Si Freud était là pour observer la nouvelle tendance des
thérapies comportementales, il bourrerait probablement sa pipe et s’allongerait
sur son canapé préféré pour méditer. Mais le père de la psychanalyse, Juif
d’origine autrichienne, n’aurait pas trop à s’inquiéter.
Les thérapies cognitivo-comportementales (TCC) peuvent être assimilées à des
cures par la parole, destinées à résoudre des problèmes de comportements,
émotions ou pensées inadaptés. Elles ne visent cependant pas à remplacer les
techniques freudiennes, basées quant à elles sur l’analyse de l’inconscient,
l’usage du transfert, la détection de désirs sexuels envahissants et
l’interprétation des rêves.
Orientées vers des résultats concrets, les TCC promettent en revanche des
résultats plus rapides et, de fait, s’avèrent moins onéreuses.
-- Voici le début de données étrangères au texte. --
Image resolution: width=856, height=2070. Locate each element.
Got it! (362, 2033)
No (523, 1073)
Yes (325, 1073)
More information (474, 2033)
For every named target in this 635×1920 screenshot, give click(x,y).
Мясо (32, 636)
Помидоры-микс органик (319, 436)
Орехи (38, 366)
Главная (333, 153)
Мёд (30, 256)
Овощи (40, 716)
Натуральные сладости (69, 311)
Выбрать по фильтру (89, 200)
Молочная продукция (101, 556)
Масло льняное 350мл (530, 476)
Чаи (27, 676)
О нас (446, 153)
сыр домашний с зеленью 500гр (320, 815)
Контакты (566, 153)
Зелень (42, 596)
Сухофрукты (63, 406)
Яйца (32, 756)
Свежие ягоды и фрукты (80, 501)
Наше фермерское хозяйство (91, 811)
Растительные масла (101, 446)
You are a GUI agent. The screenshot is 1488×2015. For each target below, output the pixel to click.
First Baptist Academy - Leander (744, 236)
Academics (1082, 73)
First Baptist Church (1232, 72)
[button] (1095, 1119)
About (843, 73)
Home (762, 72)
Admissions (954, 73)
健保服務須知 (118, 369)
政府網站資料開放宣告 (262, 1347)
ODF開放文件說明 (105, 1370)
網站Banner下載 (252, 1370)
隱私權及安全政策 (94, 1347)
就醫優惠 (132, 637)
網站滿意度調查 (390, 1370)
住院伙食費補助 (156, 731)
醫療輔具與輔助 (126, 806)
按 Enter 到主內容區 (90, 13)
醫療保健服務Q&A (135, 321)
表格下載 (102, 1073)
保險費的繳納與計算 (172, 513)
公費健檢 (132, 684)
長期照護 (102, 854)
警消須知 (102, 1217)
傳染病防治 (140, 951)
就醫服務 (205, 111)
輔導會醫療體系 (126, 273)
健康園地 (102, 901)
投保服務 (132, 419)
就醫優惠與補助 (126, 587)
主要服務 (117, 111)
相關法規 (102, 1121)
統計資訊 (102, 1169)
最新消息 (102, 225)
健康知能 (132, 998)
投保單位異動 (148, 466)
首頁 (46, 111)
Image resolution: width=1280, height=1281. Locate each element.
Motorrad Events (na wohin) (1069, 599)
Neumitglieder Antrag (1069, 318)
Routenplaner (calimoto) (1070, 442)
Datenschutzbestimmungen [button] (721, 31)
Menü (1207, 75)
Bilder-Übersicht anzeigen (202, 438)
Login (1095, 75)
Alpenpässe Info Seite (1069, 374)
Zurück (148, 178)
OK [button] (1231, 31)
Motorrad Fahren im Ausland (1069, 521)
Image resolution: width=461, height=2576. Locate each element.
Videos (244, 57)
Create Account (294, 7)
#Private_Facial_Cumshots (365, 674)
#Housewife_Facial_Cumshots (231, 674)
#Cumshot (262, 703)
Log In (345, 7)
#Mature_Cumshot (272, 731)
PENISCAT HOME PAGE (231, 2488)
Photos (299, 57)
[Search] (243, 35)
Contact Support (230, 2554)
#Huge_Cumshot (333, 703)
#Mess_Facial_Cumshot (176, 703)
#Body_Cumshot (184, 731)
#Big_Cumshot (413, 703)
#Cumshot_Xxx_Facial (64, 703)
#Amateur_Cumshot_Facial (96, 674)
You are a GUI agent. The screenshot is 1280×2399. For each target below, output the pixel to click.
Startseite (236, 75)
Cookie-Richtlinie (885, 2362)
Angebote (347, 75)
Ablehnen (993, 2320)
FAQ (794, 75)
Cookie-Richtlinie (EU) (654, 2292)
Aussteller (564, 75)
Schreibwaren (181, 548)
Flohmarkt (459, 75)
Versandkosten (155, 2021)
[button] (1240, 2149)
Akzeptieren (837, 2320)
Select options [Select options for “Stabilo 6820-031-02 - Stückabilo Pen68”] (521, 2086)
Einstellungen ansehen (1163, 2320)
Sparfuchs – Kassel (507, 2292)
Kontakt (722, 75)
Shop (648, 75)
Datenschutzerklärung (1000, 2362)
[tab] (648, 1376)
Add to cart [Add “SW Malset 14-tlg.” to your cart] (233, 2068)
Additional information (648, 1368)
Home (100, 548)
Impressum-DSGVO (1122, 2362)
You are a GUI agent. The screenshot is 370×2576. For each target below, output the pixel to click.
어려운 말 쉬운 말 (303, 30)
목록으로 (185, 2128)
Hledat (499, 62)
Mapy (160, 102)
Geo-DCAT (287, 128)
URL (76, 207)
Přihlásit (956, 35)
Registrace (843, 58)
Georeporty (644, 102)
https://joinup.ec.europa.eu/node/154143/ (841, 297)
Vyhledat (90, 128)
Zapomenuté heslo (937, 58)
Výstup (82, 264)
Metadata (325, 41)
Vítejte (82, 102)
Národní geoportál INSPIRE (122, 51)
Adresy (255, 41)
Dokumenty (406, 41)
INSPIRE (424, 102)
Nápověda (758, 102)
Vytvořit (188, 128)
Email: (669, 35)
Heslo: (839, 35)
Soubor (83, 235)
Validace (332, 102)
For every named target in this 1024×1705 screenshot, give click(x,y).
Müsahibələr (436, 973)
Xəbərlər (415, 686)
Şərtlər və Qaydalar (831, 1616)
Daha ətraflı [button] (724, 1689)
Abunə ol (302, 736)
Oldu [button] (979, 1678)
Développée par
le Dr Aaron Beck, psychiatre juif américain, la thérapie comportementale est,
en outre, parfois complétée par un processus analytique. “Désormais installé en
Israël, je peux venir en aide à mon peuple”, précise Beck. Le nonagénaire a
formé nombre des spécialistes actuels du sujet. Il est notamment l’un des
mentors du Dr Michael Portman.
Portman, l’un des leaders américains de la TCC, est spécialisé dans le
traitement des phobies, des obsessions et de l’anxiété généralisée. Il a fait
son aliya en mai dernier et s’est installé à Jérusalem avec sa femme Riva et
leurs enfants. Diplômé de psychologie et de sociologie, ses articles sont
largement plébiscités par les professionnels de la santé mentale.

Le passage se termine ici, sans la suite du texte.